U.S. Court of Appeals for the Fourth Circuit, 2015

Hoang Taing v. Penny Pritzker

Hoang Taing v. Penny Pritzker
U.S. Court of Appeals for the Fourth Circuit · Decided June 29, 2015 · Gregory, Floyd, Thacker
607 F. App'x 338

Hoang Taing v. Penny Pritzker

Opinion

Affirmed in part and dismissed in part by unpublished PER CURIAM opinion.

Unpublished opinions are not binding precedent in this circuit.

PER CURIAM:

Hoang Taing appeals the district court’s orders granting summary judgment to Ap-pellees and denying her Fed.R.Civ.P. 60(b) motion for reconsideration in this employment discrimination action. We affirm in part and dismiss in part.

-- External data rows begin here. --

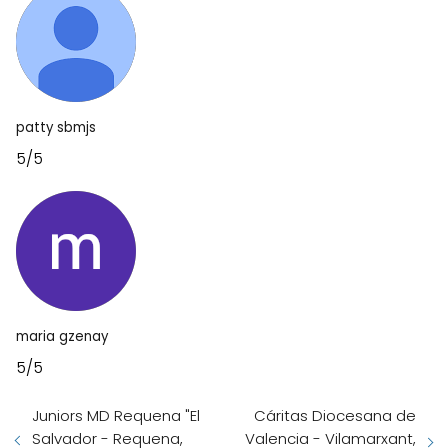
patty sbmjs
5/5
maria gzenay
5/5
Juniors MD Requena "El
Cáritas Diocesana de
Salvador - Requena,
Valencia - Vilamarxant,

When the United States or its officer or agency is a party, the notice of appeal must be filed no more than 60 days after the entry of the district court’s final judgment or order, Fed. R.App. P. 4(a)(1)(B), unless the district court extends the appeal period under Fed. R.App. P. 4(a)(5), or reopens the appeal- period under Fed. R.App. P. 4(a)(6). The district court’s order granting summary judgment to Appel-lees was entered on the docket on July 7, 2014. The notice of appeal was filed on November 10, 2014. Because Hoang Ta-ing failed to file a timely notice of appeal from the order granting summary judgment or to obtain an extension or reopening of the appeal period, we dismiss this portion of the appeal for lack of jurisdiction.

Turning to the order denying reconsideration, we have reviewed the record and find no reversible error. Accordingly, we affirm the denial of Rule 60(b) relief for the reasons stated by the district court. Hoang Taing v. Pritzker, No. 1:13-cv-01231-TSE-TCB (E.D.Va. filed Nov. 5, 2014; entered Nov. 6, 2014). We dispense with oral argument because the facts and legal contentions are adequately presented in the materials before this court and argument would not aid the decisional process.

AFFIRMED IN PART; DISMISSED IN PART.